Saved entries
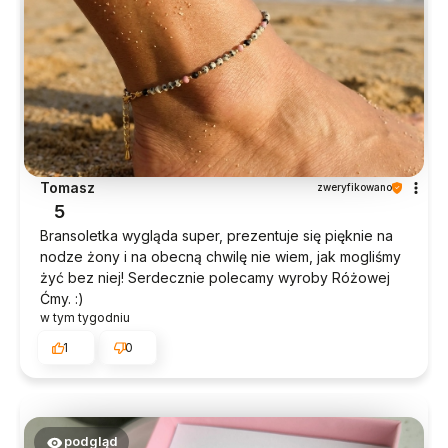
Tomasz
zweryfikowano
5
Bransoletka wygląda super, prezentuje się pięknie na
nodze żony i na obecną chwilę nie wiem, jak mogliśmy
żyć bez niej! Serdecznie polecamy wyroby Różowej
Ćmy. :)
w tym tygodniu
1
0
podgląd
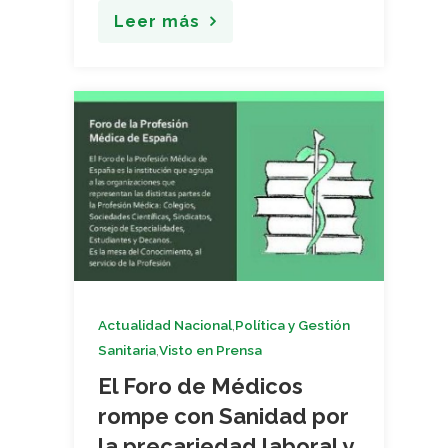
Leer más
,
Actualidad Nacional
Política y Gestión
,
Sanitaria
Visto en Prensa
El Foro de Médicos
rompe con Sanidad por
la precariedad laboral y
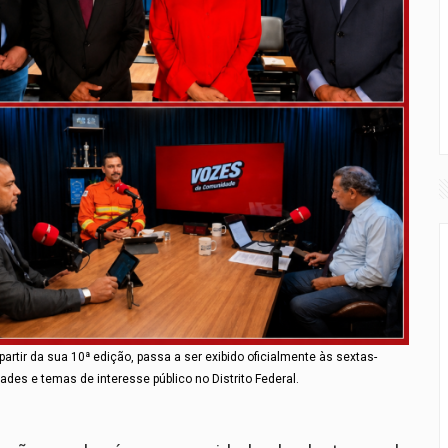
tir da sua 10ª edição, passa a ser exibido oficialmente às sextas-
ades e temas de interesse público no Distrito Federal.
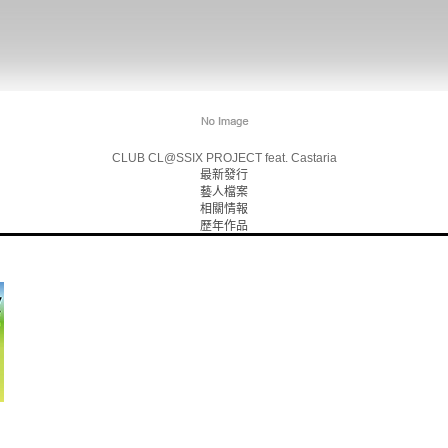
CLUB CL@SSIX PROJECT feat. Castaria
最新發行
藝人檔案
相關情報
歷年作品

Work item
Print every record above exactly as written, leaving out the pictures.

Task output
Tomasz
zweryfikowano
5
Bransoletka wygląda super, prezentuje się pięknie na
nodze żony i na obecną chwilę nie wiem, jak mogliśmy
żyć bez niej! Serdecznie polecamy wyroby Różowej
Ćmy. :)
w tym tygodniu
1
0
podgląd
Leer más
,
Actualidad Nacional
Política y Gestión
,
Sanitaria
Visto en Prensa
El Foro de Médicos
rompe con Sanidad por
la precariedad laboral y
tir da sua 10ª edição, passa a ser exibido oficialmente às sextas-
ades e temas de interesse público no Distrito Federal.
CLUB CL@SSIX PROJECT feat. Castaria
最新發行
藝人檔案
相關情報
歷年作品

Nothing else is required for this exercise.